EXERCISE OBJECTIVE
Copy out every line of the records in which "with" can be found.

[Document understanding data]
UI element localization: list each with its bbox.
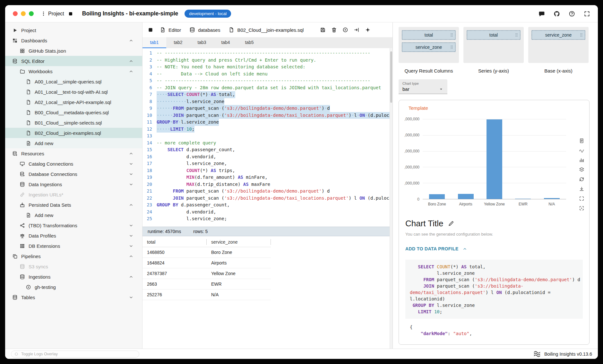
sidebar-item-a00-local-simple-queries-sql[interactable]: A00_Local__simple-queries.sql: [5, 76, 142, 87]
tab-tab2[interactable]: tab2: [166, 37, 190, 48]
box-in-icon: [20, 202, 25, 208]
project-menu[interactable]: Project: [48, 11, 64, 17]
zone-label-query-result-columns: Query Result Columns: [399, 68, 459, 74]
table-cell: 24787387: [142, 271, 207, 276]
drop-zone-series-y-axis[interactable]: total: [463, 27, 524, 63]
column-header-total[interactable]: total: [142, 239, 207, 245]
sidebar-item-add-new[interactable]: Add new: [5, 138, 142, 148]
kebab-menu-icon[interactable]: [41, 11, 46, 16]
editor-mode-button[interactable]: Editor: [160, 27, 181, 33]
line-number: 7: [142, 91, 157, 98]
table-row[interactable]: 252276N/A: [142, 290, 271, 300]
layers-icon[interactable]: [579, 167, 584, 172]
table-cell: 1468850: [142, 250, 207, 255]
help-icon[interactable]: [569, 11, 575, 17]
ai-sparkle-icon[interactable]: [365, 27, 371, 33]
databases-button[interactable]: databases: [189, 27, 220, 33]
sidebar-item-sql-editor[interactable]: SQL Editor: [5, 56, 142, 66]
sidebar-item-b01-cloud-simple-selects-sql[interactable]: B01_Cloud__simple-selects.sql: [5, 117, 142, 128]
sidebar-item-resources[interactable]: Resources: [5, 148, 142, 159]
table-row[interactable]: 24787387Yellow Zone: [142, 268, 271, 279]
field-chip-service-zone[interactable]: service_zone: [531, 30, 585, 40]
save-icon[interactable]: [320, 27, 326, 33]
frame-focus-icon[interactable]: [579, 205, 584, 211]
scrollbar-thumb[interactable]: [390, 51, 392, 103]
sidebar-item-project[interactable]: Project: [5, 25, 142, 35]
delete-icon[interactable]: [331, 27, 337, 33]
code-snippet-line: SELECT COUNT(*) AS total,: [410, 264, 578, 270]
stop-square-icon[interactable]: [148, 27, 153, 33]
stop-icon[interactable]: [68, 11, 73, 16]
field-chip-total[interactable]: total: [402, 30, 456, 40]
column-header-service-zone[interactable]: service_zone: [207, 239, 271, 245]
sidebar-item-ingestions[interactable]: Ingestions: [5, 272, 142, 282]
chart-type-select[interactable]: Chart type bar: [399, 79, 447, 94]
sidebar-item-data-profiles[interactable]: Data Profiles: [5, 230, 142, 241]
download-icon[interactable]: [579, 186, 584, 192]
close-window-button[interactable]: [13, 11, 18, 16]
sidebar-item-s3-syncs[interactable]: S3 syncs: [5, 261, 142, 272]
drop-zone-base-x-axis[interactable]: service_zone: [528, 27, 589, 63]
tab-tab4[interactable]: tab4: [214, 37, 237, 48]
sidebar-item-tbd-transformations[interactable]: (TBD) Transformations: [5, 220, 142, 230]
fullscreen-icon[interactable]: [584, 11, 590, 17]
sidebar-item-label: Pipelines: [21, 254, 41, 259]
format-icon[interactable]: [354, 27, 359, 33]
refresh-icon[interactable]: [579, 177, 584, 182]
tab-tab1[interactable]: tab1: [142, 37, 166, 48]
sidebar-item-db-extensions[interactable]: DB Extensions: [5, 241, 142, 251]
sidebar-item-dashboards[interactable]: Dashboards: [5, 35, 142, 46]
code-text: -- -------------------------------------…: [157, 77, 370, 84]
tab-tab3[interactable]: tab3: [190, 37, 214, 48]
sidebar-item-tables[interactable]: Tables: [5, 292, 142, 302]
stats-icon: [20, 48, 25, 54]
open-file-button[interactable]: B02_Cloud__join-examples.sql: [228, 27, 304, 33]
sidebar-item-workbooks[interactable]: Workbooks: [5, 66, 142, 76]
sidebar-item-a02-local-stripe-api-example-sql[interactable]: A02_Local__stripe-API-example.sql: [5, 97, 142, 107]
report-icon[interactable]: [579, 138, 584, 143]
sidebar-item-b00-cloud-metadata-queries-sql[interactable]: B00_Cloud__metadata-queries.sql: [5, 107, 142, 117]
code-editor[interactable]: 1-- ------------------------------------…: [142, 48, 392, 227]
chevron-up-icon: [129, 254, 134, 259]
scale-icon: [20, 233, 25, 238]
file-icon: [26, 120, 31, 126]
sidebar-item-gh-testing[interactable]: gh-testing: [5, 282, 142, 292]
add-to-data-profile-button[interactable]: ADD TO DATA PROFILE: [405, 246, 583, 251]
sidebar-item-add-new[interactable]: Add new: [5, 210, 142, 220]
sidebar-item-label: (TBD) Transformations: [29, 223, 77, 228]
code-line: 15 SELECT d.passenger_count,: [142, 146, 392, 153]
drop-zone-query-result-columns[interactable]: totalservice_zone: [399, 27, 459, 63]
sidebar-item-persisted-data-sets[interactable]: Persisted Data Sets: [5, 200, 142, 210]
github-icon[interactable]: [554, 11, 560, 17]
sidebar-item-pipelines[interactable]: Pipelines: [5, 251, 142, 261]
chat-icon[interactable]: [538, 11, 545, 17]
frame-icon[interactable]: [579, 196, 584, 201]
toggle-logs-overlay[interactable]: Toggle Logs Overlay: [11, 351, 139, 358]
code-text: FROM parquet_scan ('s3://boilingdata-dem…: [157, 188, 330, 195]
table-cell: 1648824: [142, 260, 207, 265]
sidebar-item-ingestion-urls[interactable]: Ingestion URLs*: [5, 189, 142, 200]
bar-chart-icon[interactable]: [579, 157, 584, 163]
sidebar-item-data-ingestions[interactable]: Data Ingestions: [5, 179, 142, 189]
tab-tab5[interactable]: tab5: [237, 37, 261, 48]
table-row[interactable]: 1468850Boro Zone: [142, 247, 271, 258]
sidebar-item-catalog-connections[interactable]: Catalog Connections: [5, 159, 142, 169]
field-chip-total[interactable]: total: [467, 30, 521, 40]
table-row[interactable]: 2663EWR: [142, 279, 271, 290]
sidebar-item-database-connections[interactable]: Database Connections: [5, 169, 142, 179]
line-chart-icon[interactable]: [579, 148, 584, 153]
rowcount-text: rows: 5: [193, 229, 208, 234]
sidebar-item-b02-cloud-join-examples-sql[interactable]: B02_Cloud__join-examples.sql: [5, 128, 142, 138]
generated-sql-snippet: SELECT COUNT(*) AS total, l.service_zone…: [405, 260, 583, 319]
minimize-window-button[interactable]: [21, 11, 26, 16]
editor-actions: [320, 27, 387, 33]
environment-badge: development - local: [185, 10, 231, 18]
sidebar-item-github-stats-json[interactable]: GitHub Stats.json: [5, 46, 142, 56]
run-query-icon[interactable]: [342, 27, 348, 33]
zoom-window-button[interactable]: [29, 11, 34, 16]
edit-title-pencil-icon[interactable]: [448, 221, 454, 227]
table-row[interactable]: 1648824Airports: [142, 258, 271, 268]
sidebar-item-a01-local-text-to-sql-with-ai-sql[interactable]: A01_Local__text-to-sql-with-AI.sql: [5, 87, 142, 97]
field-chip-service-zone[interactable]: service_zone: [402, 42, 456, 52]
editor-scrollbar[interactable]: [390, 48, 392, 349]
==
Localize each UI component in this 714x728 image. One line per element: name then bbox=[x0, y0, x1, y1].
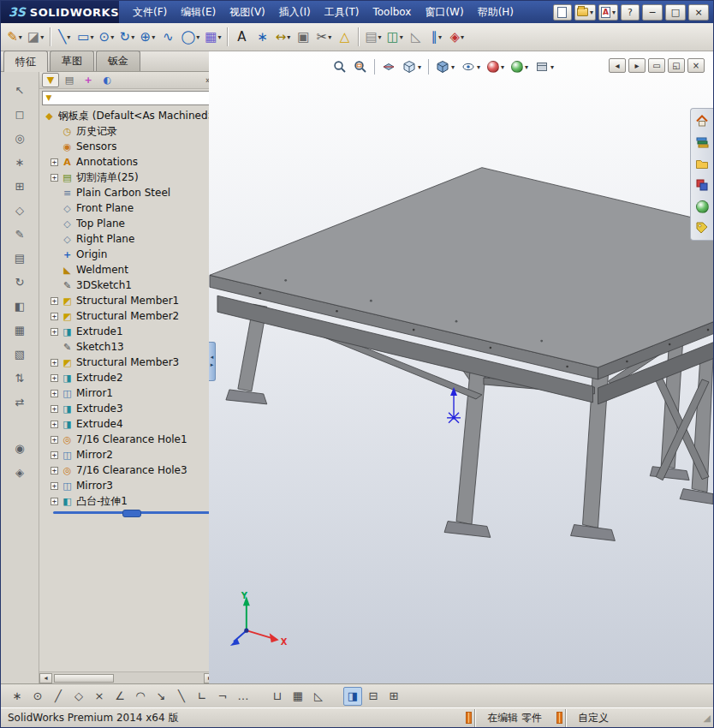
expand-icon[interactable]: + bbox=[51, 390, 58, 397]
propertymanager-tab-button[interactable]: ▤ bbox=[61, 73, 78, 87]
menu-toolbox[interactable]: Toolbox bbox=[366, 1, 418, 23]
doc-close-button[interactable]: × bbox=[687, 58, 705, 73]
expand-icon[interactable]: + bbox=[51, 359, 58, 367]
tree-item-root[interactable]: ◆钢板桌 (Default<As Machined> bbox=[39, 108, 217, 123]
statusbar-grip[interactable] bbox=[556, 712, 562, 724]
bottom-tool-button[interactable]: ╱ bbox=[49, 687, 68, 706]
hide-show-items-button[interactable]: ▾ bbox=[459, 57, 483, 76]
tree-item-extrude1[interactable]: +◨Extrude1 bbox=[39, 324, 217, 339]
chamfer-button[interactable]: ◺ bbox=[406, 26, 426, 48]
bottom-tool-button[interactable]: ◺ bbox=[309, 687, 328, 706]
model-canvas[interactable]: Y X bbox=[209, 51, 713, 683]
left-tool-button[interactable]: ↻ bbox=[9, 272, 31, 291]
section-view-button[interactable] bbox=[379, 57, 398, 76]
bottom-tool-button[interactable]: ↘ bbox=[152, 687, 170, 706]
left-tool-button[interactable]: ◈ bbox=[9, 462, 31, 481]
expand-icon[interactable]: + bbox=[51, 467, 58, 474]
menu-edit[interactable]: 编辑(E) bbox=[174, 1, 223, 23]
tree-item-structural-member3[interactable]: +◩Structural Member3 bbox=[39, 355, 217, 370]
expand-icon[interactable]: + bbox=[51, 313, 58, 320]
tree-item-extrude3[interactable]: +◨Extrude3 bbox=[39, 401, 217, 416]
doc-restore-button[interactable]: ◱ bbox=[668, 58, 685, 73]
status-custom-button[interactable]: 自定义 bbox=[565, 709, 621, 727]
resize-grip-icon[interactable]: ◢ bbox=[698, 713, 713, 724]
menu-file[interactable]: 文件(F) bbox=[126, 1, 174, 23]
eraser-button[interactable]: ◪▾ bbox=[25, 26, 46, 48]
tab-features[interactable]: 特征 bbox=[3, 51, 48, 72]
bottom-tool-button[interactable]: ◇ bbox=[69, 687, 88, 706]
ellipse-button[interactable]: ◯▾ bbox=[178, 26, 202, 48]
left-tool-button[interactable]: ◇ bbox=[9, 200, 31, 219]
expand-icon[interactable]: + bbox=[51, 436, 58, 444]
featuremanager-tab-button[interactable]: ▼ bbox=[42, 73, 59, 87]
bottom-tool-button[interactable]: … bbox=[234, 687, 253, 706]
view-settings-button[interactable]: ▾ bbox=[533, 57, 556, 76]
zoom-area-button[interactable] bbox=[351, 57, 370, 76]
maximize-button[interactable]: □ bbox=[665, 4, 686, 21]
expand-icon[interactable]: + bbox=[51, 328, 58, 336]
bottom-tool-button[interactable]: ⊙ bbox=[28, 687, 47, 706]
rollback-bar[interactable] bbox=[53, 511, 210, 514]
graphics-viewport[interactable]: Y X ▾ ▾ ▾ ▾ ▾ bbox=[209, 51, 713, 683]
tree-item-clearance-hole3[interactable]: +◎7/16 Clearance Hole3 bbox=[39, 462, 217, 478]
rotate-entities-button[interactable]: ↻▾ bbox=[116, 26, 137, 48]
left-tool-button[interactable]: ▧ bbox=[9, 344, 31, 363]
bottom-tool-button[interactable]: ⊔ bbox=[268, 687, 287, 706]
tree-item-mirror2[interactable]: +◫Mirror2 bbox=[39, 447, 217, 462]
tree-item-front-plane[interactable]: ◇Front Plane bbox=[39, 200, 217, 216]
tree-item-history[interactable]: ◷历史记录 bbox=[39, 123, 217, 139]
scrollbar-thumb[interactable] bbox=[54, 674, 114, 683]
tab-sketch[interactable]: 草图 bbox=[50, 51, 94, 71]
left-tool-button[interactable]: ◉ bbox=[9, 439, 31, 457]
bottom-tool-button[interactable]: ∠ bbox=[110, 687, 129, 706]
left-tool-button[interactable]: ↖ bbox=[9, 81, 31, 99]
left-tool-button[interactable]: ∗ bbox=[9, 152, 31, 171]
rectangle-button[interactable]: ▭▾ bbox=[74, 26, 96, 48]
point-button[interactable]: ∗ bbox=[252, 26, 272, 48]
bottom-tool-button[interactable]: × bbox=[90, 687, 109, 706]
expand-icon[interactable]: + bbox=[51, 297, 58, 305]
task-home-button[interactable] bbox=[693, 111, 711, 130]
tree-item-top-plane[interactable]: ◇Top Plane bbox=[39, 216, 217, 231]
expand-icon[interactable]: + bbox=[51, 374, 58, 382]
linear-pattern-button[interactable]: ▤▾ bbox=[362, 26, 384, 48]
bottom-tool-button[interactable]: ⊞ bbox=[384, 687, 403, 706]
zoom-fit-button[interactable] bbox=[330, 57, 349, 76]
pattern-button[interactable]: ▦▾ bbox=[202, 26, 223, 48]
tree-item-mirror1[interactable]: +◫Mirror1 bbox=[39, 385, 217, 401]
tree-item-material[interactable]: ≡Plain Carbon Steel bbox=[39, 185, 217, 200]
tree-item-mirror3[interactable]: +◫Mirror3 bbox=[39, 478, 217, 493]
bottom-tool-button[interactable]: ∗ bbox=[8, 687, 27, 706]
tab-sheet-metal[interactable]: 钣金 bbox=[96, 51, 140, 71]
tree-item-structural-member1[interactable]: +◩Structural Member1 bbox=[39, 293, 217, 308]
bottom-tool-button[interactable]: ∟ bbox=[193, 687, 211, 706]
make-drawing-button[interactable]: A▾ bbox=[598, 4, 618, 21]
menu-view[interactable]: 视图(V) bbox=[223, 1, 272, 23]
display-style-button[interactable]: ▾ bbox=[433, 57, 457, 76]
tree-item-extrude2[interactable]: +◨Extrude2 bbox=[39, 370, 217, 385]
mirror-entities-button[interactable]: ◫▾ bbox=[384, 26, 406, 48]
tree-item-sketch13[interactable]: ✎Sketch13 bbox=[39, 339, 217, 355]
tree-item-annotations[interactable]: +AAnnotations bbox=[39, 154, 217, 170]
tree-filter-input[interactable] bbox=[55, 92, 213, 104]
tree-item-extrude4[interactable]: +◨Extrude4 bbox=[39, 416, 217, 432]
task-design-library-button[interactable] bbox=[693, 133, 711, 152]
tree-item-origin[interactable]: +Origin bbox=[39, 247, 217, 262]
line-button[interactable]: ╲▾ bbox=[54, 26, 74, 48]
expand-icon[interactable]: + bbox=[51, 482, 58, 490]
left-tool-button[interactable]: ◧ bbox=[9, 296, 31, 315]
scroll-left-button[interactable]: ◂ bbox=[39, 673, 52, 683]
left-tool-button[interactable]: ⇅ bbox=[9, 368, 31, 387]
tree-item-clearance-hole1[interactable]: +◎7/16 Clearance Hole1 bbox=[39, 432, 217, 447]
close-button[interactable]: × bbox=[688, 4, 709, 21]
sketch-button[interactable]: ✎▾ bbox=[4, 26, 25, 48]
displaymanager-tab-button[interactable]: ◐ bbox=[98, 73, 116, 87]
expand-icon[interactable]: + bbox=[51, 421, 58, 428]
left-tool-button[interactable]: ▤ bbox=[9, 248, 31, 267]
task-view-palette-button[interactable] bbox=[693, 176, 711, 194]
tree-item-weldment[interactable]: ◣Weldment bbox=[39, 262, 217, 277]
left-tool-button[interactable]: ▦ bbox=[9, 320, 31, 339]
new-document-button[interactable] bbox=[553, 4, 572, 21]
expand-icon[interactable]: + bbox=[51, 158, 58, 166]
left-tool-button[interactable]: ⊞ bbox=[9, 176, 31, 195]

RESPONSE TO THIS TASK
UI element localization: list each with its bbox.
sidebar-item-a01-local-text-to-sql-with-ai-sql[interactable]: A01_Local__text-to-sql-with-AI.sql: [5, 87, 142, 97]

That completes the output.